On a vu des gens sortir des greniers, des caves, des squats pour réclamer de l'aide.
De nouveaux précaires
Mais la vraie crainte pour la Fondation, c’est l’avenir. « On a vu de nouveaux profils tomber dans la précarité. Des entrepreneurs, des commerçants, des intermittents, des restaurateurs, des guides-conférenciers qui se rendent en nombre à l’Espace solidarité habitat pour des procédures d’expulsion, explique Eric Constantin, plus tous les autres qui étaient déjà sur le fil et qui n’ont plus aucun moyen de subvenir à leurs besoins. »
« Le tableau général est inquiétant pour les mois à venir, les impayés vont s’accumuler, une vague d’expulsions se dessine », poursuit-il.
« Une sortie de crise s’envisage avec la construction de logements sociaux »
« Une sortie de crise s’envisage avec la construction de logements sociaux mais l’Île-de-France a pris énormément de retard.

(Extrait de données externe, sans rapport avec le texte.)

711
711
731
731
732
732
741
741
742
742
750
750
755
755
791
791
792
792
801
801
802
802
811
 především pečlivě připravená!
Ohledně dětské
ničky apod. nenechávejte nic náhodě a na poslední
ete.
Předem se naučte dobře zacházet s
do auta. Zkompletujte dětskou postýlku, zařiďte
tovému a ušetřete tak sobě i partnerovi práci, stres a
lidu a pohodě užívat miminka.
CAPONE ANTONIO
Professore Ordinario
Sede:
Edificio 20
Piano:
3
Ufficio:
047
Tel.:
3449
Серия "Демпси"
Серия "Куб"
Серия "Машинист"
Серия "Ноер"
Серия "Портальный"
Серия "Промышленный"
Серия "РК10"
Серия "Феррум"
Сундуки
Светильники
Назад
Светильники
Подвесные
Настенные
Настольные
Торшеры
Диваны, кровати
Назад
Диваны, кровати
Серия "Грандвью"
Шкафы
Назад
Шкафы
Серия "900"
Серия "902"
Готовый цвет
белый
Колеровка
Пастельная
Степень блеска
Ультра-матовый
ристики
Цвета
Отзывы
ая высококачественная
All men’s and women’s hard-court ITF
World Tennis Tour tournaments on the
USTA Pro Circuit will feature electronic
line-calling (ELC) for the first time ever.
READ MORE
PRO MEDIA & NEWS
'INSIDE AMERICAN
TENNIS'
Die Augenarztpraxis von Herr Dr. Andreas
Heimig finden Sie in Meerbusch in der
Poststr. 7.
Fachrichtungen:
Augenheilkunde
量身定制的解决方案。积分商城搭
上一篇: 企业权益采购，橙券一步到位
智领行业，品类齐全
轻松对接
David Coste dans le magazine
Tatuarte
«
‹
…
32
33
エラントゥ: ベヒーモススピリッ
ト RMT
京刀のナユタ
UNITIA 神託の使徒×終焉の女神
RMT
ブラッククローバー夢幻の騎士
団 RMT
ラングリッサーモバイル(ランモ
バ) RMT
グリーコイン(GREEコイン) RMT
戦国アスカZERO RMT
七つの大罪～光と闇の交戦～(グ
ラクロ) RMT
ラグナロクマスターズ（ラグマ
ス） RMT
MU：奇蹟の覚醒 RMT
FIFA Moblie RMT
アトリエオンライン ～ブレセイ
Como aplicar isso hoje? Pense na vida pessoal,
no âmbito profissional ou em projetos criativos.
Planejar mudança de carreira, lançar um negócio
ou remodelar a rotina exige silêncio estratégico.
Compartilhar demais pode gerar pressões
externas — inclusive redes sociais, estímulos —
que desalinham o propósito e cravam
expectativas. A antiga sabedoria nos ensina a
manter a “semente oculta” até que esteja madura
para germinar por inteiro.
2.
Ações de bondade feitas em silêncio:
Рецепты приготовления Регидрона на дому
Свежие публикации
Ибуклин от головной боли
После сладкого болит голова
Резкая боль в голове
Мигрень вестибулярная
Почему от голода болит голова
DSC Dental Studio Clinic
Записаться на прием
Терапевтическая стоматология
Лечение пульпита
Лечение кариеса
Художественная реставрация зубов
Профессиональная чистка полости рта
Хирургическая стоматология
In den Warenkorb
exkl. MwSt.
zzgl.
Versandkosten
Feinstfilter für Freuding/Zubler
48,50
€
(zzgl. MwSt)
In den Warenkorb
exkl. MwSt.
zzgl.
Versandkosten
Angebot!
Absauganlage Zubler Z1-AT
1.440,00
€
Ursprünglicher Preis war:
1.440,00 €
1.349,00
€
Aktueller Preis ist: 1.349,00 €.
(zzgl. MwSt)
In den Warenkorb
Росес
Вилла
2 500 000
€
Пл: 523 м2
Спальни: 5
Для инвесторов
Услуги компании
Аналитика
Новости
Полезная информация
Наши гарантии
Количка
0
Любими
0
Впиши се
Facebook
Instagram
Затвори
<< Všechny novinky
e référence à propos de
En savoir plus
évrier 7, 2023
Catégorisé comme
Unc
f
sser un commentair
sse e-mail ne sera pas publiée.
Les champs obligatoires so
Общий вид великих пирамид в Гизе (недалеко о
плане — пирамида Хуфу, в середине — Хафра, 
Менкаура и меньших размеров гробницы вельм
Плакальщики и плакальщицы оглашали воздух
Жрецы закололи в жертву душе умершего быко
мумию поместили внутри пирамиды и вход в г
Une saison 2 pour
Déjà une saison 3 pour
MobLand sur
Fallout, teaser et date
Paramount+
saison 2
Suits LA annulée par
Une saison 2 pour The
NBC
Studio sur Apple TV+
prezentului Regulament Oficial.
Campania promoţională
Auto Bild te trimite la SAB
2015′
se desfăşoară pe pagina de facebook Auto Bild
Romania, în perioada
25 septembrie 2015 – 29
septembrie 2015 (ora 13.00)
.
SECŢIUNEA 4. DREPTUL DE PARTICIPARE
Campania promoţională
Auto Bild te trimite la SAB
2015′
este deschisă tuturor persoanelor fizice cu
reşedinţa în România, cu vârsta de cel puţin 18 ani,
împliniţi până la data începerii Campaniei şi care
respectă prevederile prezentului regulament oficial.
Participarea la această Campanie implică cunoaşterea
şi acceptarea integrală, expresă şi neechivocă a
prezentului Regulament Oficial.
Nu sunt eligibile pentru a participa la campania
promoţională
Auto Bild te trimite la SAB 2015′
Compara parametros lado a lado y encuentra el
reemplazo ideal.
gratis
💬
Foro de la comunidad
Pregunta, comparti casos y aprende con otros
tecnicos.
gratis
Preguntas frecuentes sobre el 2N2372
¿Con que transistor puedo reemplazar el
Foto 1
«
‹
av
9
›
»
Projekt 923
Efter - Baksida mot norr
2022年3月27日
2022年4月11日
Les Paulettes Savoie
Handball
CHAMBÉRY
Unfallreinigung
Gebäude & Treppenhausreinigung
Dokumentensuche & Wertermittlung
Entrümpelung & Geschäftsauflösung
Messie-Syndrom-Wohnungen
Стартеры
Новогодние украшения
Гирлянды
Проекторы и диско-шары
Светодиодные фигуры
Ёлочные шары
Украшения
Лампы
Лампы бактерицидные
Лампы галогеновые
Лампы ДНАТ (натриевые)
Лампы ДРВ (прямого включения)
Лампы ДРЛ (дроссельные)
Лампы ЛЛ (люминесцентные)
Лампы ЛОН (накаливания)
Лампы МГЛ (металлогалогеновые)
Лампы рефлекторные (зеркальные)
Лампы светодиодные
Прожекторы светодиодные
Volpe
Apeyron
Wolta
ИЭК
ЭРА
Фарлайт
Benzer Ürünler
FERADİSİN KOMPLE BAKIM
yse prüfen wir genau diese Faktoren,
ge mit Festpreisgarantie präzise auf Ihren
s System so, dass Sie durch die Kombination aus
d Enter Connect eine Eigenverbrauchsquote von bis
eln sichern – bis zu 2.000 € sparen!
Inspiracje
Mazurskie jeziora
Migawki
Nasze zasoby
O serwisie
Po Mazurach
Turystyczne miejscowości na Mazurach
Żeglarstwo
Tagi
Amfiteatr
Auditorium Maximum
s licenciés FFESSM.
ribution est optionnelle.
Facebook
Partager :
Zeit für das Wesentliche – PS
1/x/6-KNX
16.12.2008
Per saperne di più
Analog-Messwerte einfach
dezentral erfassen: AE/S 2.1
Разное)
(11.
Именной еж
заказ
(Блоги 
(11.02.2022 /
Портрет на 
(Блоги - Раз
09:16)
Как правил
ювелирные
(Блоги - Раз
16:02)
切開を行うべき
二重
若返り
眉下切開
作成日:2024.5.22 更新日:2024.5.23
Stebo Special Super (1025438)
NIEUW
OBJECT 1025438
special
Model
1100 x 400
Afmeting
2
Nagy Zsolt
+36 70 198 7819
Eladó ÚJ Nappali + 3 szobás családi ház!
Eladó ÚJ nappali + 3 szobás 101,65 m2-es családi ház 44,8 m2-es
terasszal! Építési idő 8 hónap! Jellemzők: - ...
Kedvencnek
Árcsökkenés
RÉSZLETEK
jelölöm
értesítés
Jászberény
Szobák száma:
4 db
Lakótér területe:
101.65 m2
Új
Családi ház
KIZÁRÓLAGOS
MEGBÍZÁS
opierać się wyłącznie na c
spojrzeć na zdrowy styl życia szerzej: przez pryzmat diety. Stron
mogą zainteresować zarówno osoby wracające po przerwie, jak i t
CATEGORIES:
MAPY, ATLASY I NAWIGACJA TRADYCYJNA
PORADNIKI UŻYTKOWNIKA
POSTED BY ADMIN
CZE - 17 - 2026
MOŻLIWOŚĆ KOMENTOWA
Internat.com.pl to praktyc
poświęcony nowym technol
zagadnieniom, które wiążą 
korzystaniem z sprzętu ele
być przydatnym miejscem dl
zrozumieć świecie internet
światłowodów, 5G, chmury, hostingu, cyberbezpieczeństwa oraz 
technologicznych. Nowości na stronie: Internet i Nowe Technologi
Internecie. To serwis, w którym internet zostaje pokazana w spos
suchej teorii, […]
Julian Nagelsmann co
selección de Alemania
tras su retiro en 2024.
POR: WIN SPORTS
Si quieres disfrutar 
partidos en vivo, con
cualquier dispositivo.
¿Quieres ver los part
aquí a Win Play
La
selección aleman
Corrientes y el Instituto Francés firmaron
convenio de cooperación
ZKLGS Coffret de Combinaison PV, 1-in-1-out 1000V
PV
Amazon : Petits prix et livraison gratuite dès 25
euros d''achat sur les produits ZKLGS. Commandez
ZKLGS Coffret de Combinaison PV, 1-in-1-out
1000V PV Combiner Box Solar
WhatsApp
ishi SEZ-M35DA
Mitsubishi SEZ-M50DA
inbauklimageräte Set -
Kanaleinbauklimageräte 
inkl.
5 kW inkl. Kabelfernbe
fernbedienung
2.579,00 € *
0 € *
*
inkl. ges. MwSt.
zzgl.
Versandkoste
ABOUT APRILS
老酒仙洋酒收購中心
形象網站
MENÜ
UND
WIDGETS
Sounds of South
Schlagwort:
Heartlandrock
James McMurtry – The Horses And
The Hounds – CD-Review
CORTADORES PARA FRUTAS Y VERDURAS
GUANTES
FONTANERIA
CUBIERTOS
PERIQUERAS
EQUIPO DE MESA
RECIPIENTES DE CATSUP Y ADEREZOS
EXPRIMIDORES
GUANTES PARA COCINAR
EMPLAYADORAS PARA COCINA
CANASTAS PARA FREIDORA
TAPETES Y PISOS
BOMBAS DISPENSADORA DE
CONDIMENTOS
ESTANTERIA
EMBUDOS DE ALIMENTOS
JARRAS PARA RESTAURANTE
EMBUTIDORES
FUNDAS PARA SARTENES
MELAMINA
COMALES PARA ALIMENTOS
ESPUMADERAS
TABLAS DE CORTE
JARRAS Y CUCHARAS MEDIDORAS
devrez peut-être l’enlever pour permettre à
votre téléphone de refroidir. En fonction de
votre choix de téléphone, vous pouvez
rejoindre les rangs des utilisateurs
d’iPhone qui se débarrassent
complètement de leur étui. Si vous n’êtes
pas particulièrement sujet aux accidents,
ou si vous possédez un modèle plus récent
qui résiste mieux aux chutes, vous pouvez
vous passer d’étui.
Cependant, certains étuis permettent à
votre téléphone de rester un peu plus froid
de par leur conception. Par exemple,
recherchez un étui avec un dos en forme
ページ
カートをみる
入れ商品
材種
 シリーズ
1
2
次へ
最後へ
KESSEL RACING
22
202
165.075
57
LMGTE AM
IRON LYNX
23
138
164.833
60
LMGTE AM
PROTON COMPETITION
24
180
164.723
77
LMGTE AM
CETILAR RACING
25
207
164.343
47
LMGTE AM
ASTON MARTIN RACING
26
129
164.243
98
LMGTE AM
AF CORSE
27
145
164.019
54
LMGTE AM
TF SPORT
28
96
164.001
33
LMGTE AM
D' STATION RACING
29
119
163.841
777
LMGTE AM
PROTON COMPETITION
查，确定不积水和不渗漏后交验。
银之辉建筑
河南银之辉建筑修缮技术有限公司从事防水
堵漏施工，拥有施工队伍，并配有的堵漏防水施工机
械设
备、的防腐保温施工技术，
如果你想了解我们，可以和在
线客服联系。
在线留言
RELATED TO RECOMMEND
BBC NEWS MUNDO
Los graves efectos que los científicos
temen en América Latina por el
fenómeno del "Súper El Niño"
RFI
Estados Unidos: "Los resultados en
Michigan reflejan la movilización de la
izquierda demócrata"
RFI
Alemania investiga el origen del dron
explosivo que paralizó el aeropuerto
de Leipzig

Il faudrait 37 000 logements par an si on veut tenir les objectifs, un point qu’on a atteint en 2016 mais qui ne cesse de décroître depuis. En 2019, seuls 28 000 ont été construits, 21 000 en 2020″, détaille Eric Constantin.
En 2020 à Paris, sur 3 000 demandes de logements, seules 600 personnes ont pu en bénéficier.
Pour le directeur régional Île-de-France de la Fondation Abbé Pierre, « on a la solution, la prise de conscience n’est pas nouvelle. Il faut maintenant que des décisions soient prises ou que les politiques assument de ne pas œuvrer en ce sens ».